La tercera fue la vencida, y de qué manera. En una tarde que ya se siente histórica para el deporte regiomontano, las Sultanas de Monterrey no solo levantaron la Serie de la Reina 2026, sino que dictaron una cátedra de resiliencia que debería enseñarse en todas las academias de pelota.

Hablemos de justicia deportiva. Después de dos finales consecutivas quedándose en la orilla (2024 ante Charros y 2025 ante Diablos), el equipo dirigido por Rafael Antonio Guzmán rompió el maleficio. Y no lo hizo con suerte; lo hizo con el “ADN Sultán” que tanto presume esta organización, sumando su estrella número 11 como institución.

De las cenizas a la gloria

Lo de esta temporada es para escribir un guion de película. ¿Quién hubiera apostado por ellas cuando el récord era de 3 ganados y 9 perdidos al arranque? Estaban en el fondo, arrastrando las dudas de las temporadas pasadas. Pero el ajuste llegó. Cerraron la campaña regular con un 15-13, pero lo verdaderamente brutal fue el cierre: ganaron 12 de sus últimos 16 juegos. Eso no es racha, eso es dominio.

El Juego 4 en la Ciudad de México fue el clímax de esta metamorfosis. Un 12-1 sobre las (ahora ex) campeonas Diablos Rojos Femenil que se sintió como una declaración de principios. Desde la primera entrada, Morgan Howe mandó a dormir a la bola con un cuadrangular solitario que silvó por todo el estadio, avisando que Monterrey no iba a permitir un Juego 5.

La frialdad de los números

El éxito regiomontano se cimentó en dos columnas de acero:

  • El brazo de Katerina Kindermannova: En el juego definitivo, lanzó 5.2 entradas de apenas una carrera, recetando 6 ponches.
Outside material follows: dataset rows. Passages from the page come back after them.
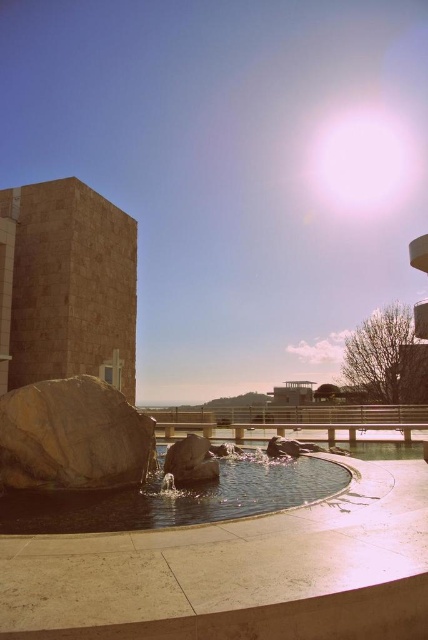 Does clear glass water at center have a greater height compared to rustic stone boulder at lower left?

No.

What do you see at coordinates (177, 499) in the screenshot? I see `clear glass water at center` at bounding box center [177, 499].

Find the location of a particular element. Image resolution: width=428 pixels, height=640 pixels. clear glass water at center is located at coordinates (177, 499).

Between clear glass water at center and smooth gray rock at center, which one appears on the left side from the viewer's perspective?

smooth gray rock at center

Describe the element at coordinates (177, 499) in the screenshot. I see `clear glass water at center` at that location.

Where is `clear glass water at center`? This screenshot has width=428, height=640. clear glass water at center is located at coordinates (177, 499).

Does rustic stone boulder at lower left have a smaller size compared to smooth gray rock at center?

Actually, rustic stone boulder at lower left might be larger than smooth gray rock at center.

Does rustic stone boulder at lower left appear under smooth gray rock at center?

Incorrect, rustic stone boulder at lower left is not positioned below smooth gray rock at center.

Describe the element at coordinates (71, 436) in the screenshot. I see `rustic stone boulder at lower left` at that location.

Identify the location of rustic stone boulder at lower left. (71, 436).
En total, el pitcheo sultán mantuvo un WHIP de 1.24 en la serie, una cifra de élite que secó por completo la pólvora escarlata.
  • Poder distribuido: No fue solo una jugadora. Fue el rally de 5 carreras en la sexta entrada, el jonrón de tres carreras de Baylee Klingler y la consistencia de Yanina Treviño (quien sigue demostrando ser la cara del softbol mexicano).
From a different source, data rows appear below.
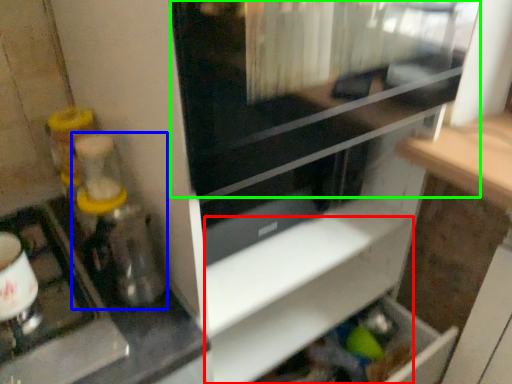 Question: Which is nearer to the shelf (highlighted by a red box)? blender (highlighted by a blue box) or screen door (highlighted by a green box).

Choices:
 (A) blender
 (B) screen door

Answer: (A) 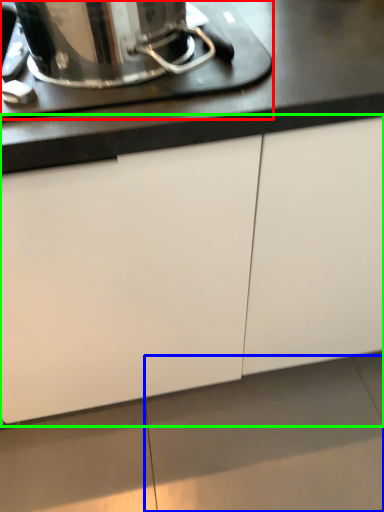 Question: Considering the real-world distances, which object is farthest from home appliance (highlighted by a red box)? tile (highlighted by a blue box) or cabinetry (highlighted by a green box)?

Choices:
 (A) tile
 (B) cabinetry

Answer: (A)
Impacto mediático: La “Soft-Manía”

Más allá de las estadísticas, lo que la LMS ha logrado en tres años es una joya. Ver estadios con asistencias consistentes y una cobertura que ya no le pide nada al béisbol varonil es el verdadero triunfo. Las Sultanas promediaron un bateo colectivo de .278 en la serie, pero su “promedio de conexión” con la afición regia está por las nubes. Hoy, las niñas en Nuevo León ya no solo quieren ser futbolistas; ahora quieren lanzar como Yanina o batear como Howe.

Monterrey es una ciudad de campeones, pero este título tiene un sabor especial. Es el premio a la terquedad, al no bajar los brazos tras dos subcampeonatos y a entender que, en el softbol como en la vida, lo importante no es cómo empiezas, sino cómo cierras.

¡Felicidades, Reinas! El trono les queda a la medida.